В полдень 23 апреля Коллер прибыл в штаб Геринга в Оберзальцберге. Слово в слово он пересказал рейхсмаршалу свой разговор с Йодлем. От таких подробностей у Геринга глаза едва не вылезли из орбит. Он собрал группу адъютантов и советников и послал за Ламмерсом – руководителем аппарата имперской канцелярии и знатоком нацистского законодательства. Когда-то Ламмерс по влиятельности не уступал Борману. Оба изо всех сил старались выдвинуться, и в конце концов Борман сумел оттеснить Ламмерса, и теперь он был в общем-то весьма незначительной фигурой в нацистской иерархии. Геринг оказался в очень щекотливой ситуации. По декрету, он был полноправным преемником Гитлера; и теперь, если верить Коллеру, он, помимо этого, и устно возложил на него, Геринга, всю полноту государственной власти. С юридической точки зрения все было ясно. Геринг велел принести шкатулку, откуда извлекли текст гитлеровского декрета от июня 1941 года. Все согласились с тем, что содержание текста не допускало никаких двусмысленных толкований. Но как быть с Борманом? Все знали, что заветной мечтой Бормана было устранение Геринга как претендента на пост, который вот-вот окажется вакантным. Правда, все понимали, что в отсутствие других подходящих кандидатов никто не мог оспорить право Геринга, хотя любая неосмотрительность в этом деле могла стать фатальной. Геринг принялся осторожно лавировать, стараясь избежать возможных ловушек. «Мог ли фюрер за прошедшее с 1941 года время издать новый декрет, отменявший старый?» – спрашивал Геринг. Ламмерс ответил, что нет; если бы Гитлер издал какой-то новый декрет, то Ламмерс бы наверняка об этом знал. Президент сената Мюллер, личный помощник Бормана, присутствовал на этой встрече, но не вмешивался и не создавал никаких помех. Потом Геринг по очереди спросил у всех присутствующих, что они думают по этому поводу. Мнение было единодушным. Если сообщение Коллера было достоверным, то закон просто обязывал Геринга принять наследие Гитлера. После этого Геринг предложил направить телеграммы Гитлеру, а также Кейтелю, Риббентропу и фон Белову[164], чтобы заручиться их согласием с такой интерпретацией событий. С этим согласились почти все. Не согласились лишь Ламмерс, Мюллер и оберштурмбаннфюрер СС Франк, руководитель СС в Оберзальцберге, но это было лишь проявлением осторожности, а не выражением мнения.
Связаться с севером из Оберзальцберга можно было теперь только по радио.

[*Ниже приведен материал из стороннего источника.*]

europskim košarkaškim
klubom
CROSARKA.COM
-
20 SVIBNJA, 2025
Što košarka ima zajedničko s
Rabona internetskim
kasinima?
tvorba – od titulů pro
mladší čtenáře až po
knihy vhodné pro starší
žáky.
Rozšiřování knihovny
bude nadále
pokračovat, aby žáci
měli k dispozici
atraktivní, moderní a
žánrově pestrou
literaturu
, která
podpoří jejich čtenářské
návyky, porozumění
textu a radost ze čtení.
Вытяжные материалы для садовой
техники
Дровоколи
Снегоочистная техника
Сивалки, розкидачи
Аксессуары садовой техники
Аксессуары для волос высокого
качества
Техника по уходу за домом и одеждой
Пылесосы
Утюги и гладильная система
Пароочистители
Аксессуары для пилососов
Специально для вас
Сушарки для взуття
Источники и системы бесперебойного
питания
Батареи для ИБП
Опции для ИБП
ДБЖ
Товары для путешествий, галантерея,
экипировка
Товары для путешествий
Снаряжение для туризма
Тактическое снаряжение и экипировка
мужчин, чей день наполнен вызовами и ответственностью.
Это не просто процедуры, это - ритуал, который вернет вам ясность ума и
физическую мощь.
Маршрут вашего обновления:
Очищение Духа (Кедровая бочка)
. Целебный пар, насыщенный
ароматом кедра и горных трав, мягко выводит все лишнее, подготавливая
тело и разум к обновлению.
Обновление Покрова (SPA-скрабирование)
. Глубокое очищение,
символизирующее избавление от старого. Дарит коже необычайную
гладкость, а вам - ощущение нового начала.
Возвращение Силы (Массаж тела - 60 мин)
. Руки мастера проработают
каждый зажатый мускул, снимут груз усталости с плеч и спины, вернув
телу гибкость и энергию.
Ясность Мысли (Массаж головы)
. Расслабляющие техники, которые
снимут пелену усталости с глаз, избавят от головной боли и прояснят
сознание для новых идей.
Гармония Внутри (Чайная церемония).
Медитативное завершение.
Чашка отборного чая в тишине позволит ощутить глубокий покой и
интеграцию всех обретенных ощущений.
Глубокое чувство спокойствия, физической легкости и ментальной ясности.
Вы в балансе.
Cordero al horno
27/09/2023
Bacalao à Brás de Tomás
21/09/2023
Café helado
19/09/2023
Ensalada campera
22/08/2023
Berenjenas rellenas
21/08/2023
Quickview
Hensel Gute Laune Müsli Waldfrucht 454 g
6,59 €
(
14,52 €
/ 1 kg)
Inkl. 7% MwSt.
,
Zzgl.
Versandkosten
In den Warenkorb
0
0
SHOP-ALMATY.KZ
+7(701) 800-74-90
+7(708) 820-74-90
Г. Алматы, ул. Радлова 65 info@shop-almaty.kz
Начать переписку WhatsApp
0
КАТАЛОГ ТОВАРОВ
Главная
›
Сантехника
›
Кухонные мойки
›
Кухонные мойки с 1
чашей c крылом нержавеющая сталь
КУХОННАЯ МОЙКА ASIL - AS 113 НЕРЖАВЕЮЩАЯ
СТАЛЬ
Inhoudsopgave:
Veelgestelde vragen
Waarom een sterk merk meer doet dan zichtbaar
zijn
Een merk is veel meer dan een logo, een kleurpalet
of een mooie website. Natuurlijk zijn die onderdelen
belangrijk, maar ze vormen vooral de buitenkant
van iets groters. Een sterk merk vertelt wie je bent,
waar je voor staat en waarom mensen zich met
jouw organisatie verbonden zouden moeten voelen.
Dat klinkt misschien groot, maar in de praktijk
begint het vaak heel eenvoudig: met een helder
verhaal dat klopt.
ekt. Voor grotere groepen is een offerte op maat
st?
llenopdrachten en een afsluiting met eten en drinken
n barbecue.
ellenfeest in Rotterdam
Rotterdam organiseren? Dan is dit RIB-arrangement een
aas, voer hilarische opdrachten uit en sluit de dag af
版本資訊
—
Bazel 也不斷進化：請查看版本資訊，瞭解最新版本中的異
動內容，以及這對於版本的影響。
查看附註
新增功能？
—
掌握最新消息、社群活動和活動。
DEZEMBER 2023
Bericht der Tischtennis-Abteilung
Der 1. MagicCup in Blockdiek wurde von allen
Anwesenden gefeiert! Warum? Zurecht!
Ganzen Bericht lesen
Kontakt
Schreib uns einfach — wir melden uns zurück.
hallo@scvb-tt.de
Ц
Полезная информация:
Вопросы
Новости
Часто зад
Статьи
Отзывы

Геринг лично начал составлять текст радиограмм, но они в его исполнении получались такими многословными для такого вида связи, что составление их поручили Коллеру и адъютанту Геринга полковнику фон Браухичу. Геринг потребовал включения фразы «внутри страны и за ее пределами», так как был полон решимости, оказавшись у власти, немедленно начать переговоры с Западом, и если возникнет необходимость, то и отправиться на личную встречу с генералом Эйзенхауэром. Ведь, собственно говоря, Гитлер именно поэтому и передал власть ему, Герингу, сказав: «Если возникнет необходимость в переговорах, то Геринг справится с ними лучше, чем я». Кроме того, Геринг потребовал установления сроков ответа, иначе он мог дожидаться его вечно. Возможно, Гитлер был уже мертв. Окончательный текст получился просто восхитительным:
«Мой фюрер! Ввиду вашего решения остаться на посту в крепости Берлин, не согласитесь ли Вы, чтобы я взял на себя всю полноту власти в рейхе, с полной свободой действия как внутри страны, так и за ее пределами в качестве Вашего заместителя в соответствии с Вашим декретом от 29 июня 1941 года? Если к десяти часам вечера я не получу ответа на эту радиограмму, то буду считать, что Вы лишены возможности действовать, и начну действовать самостоятельно во имя высших интересов нашей страны и нашего народа. Вы понимаете, что я испытываю по отношению к Вам в этот самый важный час моей жизни. Храни Вас Бог. Я желаю Вашего скорейшего приезда сюда невзирая ни на что. Преданный Вам,
Герман Геринг».Соответствующие телеграммы – объясняющие, дополняющие и примирительные – были отправлены Кейтелю, Риббентропу и фон Белову.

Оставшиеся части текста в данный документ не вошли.